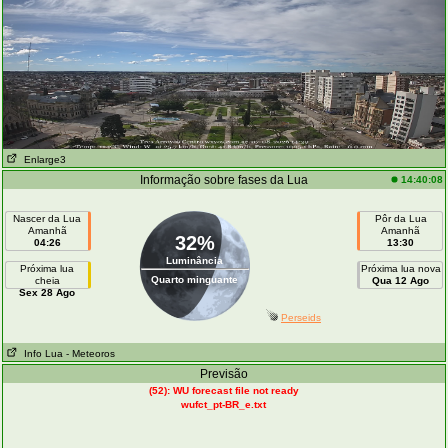
Enlarge3
Informação sobre fases da Lua
14:40:08
Nascer da Lua
Pôr da Lua
Amanhã
Amanhã
32%
04:26
13:30
Luminância
Próxima lua
Próxima lua nova
Quarto minguante
cheia
Qua 12 Ago
Sex 28 Ago
Perseids
Info Lua
- Meteoros
Previsão
(52): WU forecast file not ready
wufct_pt-BR_e.txt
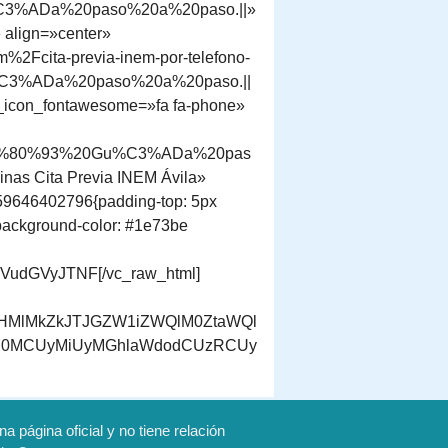
%C3%ADa%20paso%20a%20paso.||»
» align=»center»
%2Fcita-previa-inem-por-telefono-
%C3%ADa%20paso%20a%20paso.||
 i_icon_fontawesome=»fa fa-phone»
20%E2%80%93%20Gu%C3%ADa%20pas
inas Cita Previa INEM Ávila»
1559646402796{padding-top: 5px
t;background-color: #1e73be
dGVyJTNF[/vc_raw_html]
cHMlMkZkJTJGZW1iZWQlM0ZtaWQl
Y0MCUyMiUyMGhlaWdodCUzRCUy
 página oficial y no tiene relación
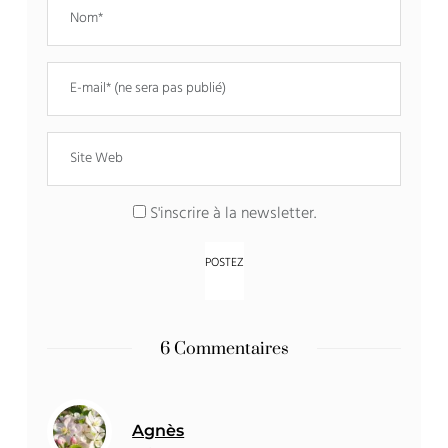
S'inscrire à la newsletter.
6 Commentaires
Agnès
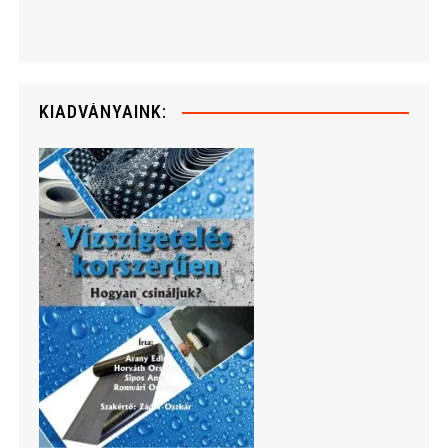
KIADVÁNYAINK:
-=-=-=-=-
What you give back must match the entries exactly, apart from the omitted pictures.

Enlarge3
Informação sobre fases da Lua
14:40:08
Nascer da Lua
Pôr da Lua
Amanhã
Amanhã
32%
04:26
13:30
Luminância
Próxima lua
Próxima lua nova
Quarto minguante
cheia
Qua 12 Ago
Sex 28 Ago
Perseids
Info Lua
- Meteoros
Previsão
(52): WU forecast file not ready
wufct_pt-BR_e.txt
%C3%ADa%20paso%20a%20paso.||»
» align=»center»
%2Fcita-previa-inem-por-telefono-
%C3%ADa%20paso%20a%20paso.||
 i_icon_fontawesome=»fa fa-phone»
20%E2%80%93%20Gu%C3%ADa%20pas
inas Cita Previa INEM Ávila»
1559646402796{padding-top: 5px
t;background-color: #1e73be
dGVyJTNF[/vc_raw_html]
cHMlMkZkJTJGZW1iZWQlM0ZtaWQl
Y0MCUyMiUyMGhlaWdodCUzRCUy
 página oficial y no tiene relación
S'inscrire à la newsletter.
6 Commentaires
Agnès
KIADVÁNYAINK:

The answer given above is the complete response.